After playing around with Grid Search hyperparameter optimizer, I've found the below near optimial configuration.

In [13]:
sgd_op = linear_model.SGDClassifier(n_iter = 25, alpha = 0.00005, n_jobs = 3)
lr_op = linear_model.LogisticRegression(max_iter = 500, C = 3593.8136638046258, n_jobs = 3)

**Accuracy benchmark for optimized models**

**Logistic Regression**

In [14]:
lr_op = load_or_train(lr_op, X_new, LR_OP_FILE_PATH)

Training...
Trained in 17.5047140121 seconds.
-------------------------------------------------------------------------------
Saving...
Saved in 1.66693496704 seconds.


In [15]:
mean_acc = evaluate_estimator(lr_op, X_new)

formated_print("Optimized Linear Regression", mean_acc)

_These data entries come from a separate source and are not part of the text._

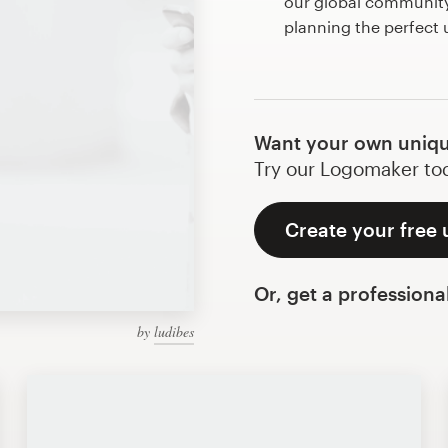
our global community 
planning the perfect
Want your own uniqu
Try our Logomaker toda
Create your free 
Or, get a professiona
by
ludibes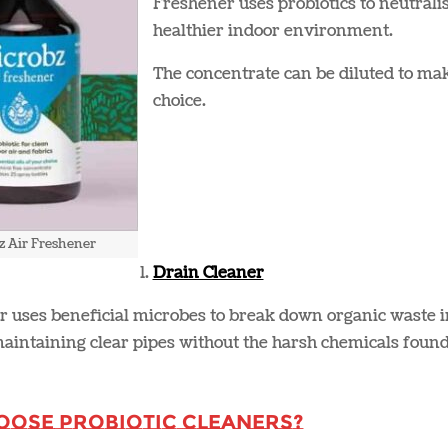
Freshener uses probiotics to neutralis
healthier indoor environment​.
The concentrate can be diluted to mak
choice​.
z Air Freshener
Drain Cleaner
r uses beneficial microbes to break down organic waste 
aintaining clear pipes without the harsh chemicals found 
oose Probiotic Cleaners?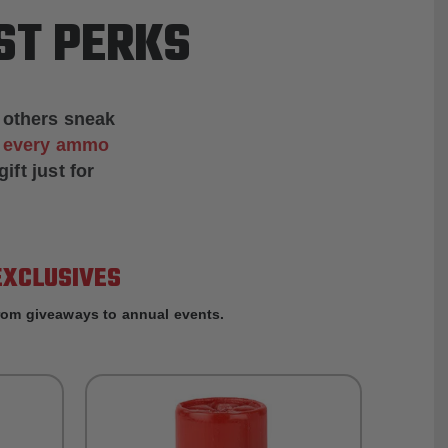
ST PERKS
 others sneak
f every ammo
ift just for
EXCLUSIVES
rom giveaways to annual events.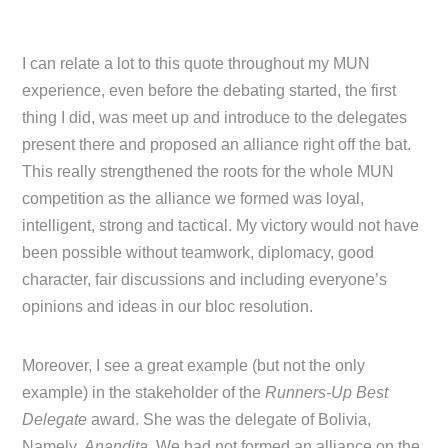
I can relate a lot to this quote throughout my MUN
experience, even before the debating started, the first
thing I did, was meet up and introduce to the delegates
present there and proposed an alliance right off the bat.
This really strengthened the roots for the whole MUN
competition as the alliance we formed was loyal,
intelligent, strong and tactical. My victory would not have
been possible without teamwork, diplomacy, good
character, fair discussions and including everyone’s
opinions and ideas in our bloc resolution.
Moreover, I see a great example (but not the only
example) in the stakeholder of the
Runners-Up Best
Delegate
award. She was the delegate of Bolivia,
Namely,
Anandita
. We had not formed an alliance on the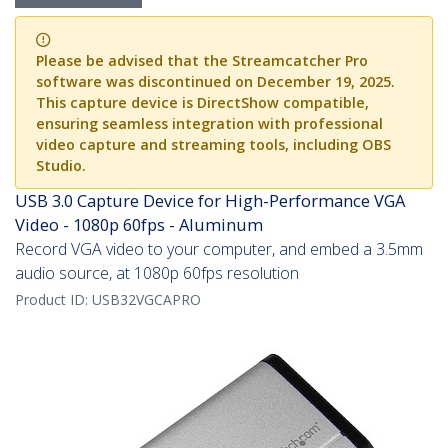
Please be advised that the Streamcatcher Pro
software was discontinued on December 19, 2025.
This capture device is DirectShow compatible,
ensuring seamless integration with professional
video capture and streaming tools, including OBS
Studio.
USB 3.0 Capture Device for High-Performance VGA
Video - 1080p 60fps - Aluminum
Record VGA video to your computer, and embed a 3.5mm
audio source, at 1080p 60fps resolution
Product ID:
USB32VGCAPRO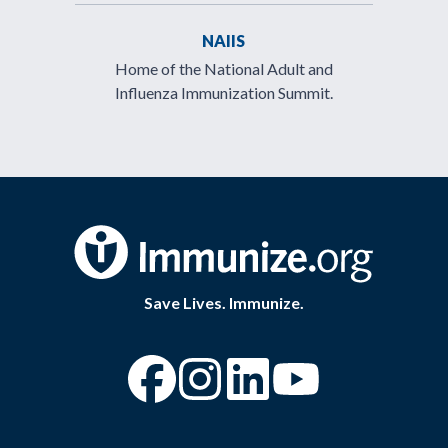
NAIIS
Home of the National Adult and
Influenza Immunization Summit.
Save Lives. Immunize.
“Facebook
“Instagram
“YouTube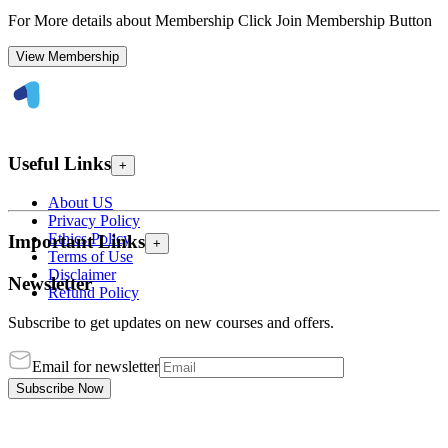
For More details about Membership Click Join Membership Button
View Membership
Useful Links
+
About US
Privacy Policy
Ethics Policy
Important Links
+
Terms of Use
Disclaimer
Newsletter
Refund Policy
Subscribe to get updates on new courses and offers.
Email for newsletter
Subscribe Now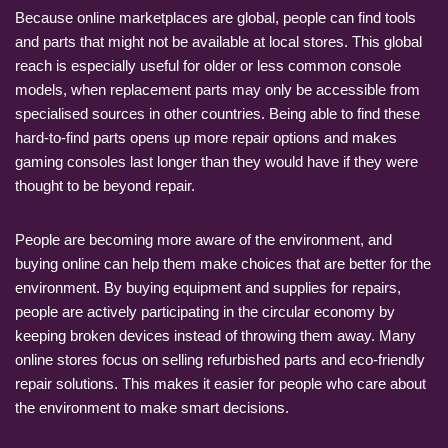
Because online marketplaces are global, people can find tools
and parts that might not be available at local stores. This global
reach is especially useful for older or less common console
models, when replacement parts may only be accessible from
specialised sources in other countries. Being able to find these
hard-to-find parts opens up more repair options and makes
gaming consoles last longer than they would have if they were
thought to be beyond repair.
People are becoming more aware of the environment, and
buying online can help them make choices that are better for the
environment. By buying equipment and supplies for repairs,
people are actively participating in the circular economy by
keeping broken devices instead of throwing them away. Many
online stores focus on selling refurbished parts and eco-friendly
repair solutions. This makes it easier for people who care about
the environment to make smart decisions.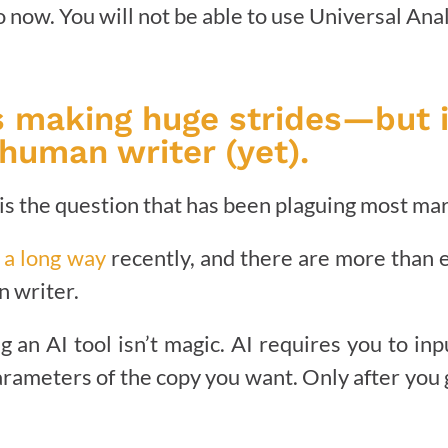
 now. You will not be able to use Universal Anal
is making huge strides—but i
human writer (yet).
t is the question that has been plaguing most mar
 a long way
recently, and there are more than 
an writer.
g an AI tool isn’t magic. AI requires you to in
arameters of the copy you want. Only after you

Evaluating model's accuracy...
Evaluation done in 57.7978448868 seconds
-------------------------------------------------------------------------------
Accuracy of the Optimized Linear Regression model is 0.919746016043.


**SGD Classifier**

In [16]:
sgd_op = load_or_train(sgd_op, X_new, SGD_OP_FILE_PATH)

Training...




Trained in 2.50821805 seconds.
-------------------------------------------------------------------------------
Saving...
Saved in 1.86658596992 seconds.


In [17]:
mean_acc = evaluate_estimator(sgd_op, X_new)

formated_print("Optimized Stochastic Gradient Descent", mean_acc)

Evaluating model's accuracy...




Evaluation done in 12.5524609089 seconds
-------------------------------------------------------------------------------
Accuracy of the Optimized Stochastic Gradient Descent model is 0.922662889297.


# Conclusion

From all the evaluations done above I can conclude the following 2 things:
- Data preparation, in this case, scaling and normalizing feature vectors is extremely important and leads to major accuracy improvements.
- SGD Classifier is much faster than Logistic Regression while the accuracy is on par or slightly better, so it is preferable when working with big datasets.